Thanks. I hope you are right. I am just so outraged at their incompetence.
 

safrane

Member
Messages
16,828
Reminds me of the last c o c k up with my personal details.

A rental car was delivered to me with the last renters 'TAG' still on the screen. I was taking it one way to London so left it at my house and told the Co they could collect and retun the following week along with my London rental...

However they decided to give the owner of said TAG my phone number. She called and asked if could collect it when I returned from London.
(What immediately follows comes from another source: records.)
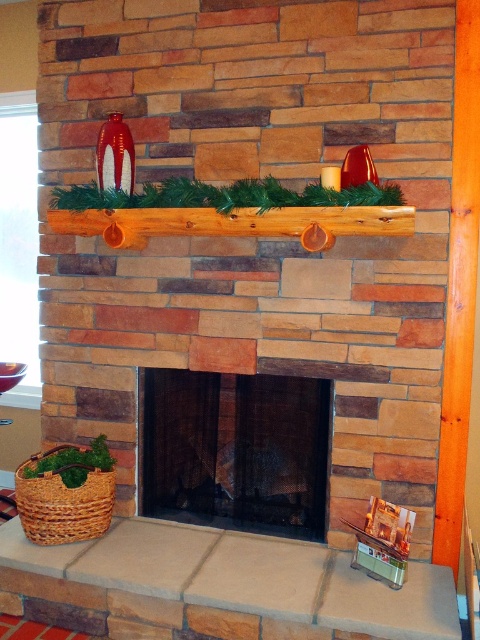 Question: Which object appears farthest from the camera in this image?

Choices:
 (A) brown wooden mantel at center
 (B) smooth wood mantel at center

Answer: (A)

Question: Does smooth wood mantel at center lie in front of black mesh fireplace at center?

Choices:
 (A) no
 (B) yes

Answer: (B)

Question: From the image, what is the correct spatial relationship of smooth wood mantel at center in relation to black mesh fireplace at center?

Choices:
 (A) left
 (B) right

Answer: (A)

Question: Estimate the real-world distances between objects in this image. Which object is closer to the brown wooden mantel at center?

Choices:
 (A) smooth wood mantel at center
 (B) black mesh fireplace at center

Answer: (B)

Question: Which point is farther from the camera taking this photo?

Choices:
 (A) pos(254,461)
 (B) pos(328,618)

Answer: (A)

Question: Can you confirm if smooth wood mantel at center is positioned below brown wooden mantel at center?

Choices:
 (A) yes
 (B) no

Answer: (A)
A little bemused I asked how she would do that given I was away, she then told me the rental Co had told her my full name, address and telephone numbers and when I would return!
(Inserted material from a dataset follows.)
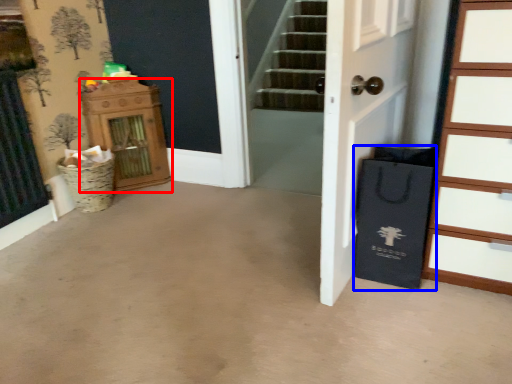 Question: Which object is closer to the camera taking this photo, dresser (highlighted by a red box) or shopping bag (highlighted by a blue box)?

Choices:
 (A) dresser
 (B) shopping bag

Answer: (B)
All this from the manager who is the regional lead for information assurance... who also knows who I work for...I could not believe it.
 

mjheathcote

Centenary Club
Messages
9,037
After my daughter left nursery for school, a few weeks later we received via email from the Nursery's accountant a spreadsheet listing details of all parents/children at the nursery, and what they owed/outstanding in payments.
Unbelievable! sent in error of course and they didn't even know they had sent it to us until we told them.
We didn't know what it was at first, but you can't un-see what we saw on the spreadsheet.
 

MarkMas

Chief pedant
Messages
8,899
[Not a Lawyer - this is not advice]
What Crud said.
Plus: Your exposure and potential harm depends a lot on what data was shared - neither address, nor NI Number give you a lot of exposure since addresses are easily known and NI numbers are not particularly sensitive. Hard to see what harm could come from that (any more than might cone from your dentist's receptionist, for example, also knowing that information).

This similar case, where 781 people who had attended an HIV clinic got an email exposing the names and email addresses of the other 780 patients, might be of interest:
http://www.bbc.co.uk/news/technology-36247186
https://www.leighday.co.uk/News/News-2016/May-2016/Patients-lawyer-welcomes-fine-of-NHS-Trust-for-da
 

zagatoes30

Member
Messages
20,908
Sounds like a personnel dump file and if it is just name address and NI details then this is not hard to come by data. If it had bank details as well and any individual specific data then that might be different. Incompetence at either individual or company level is far to common these days especially with data being easy to download and manipulate.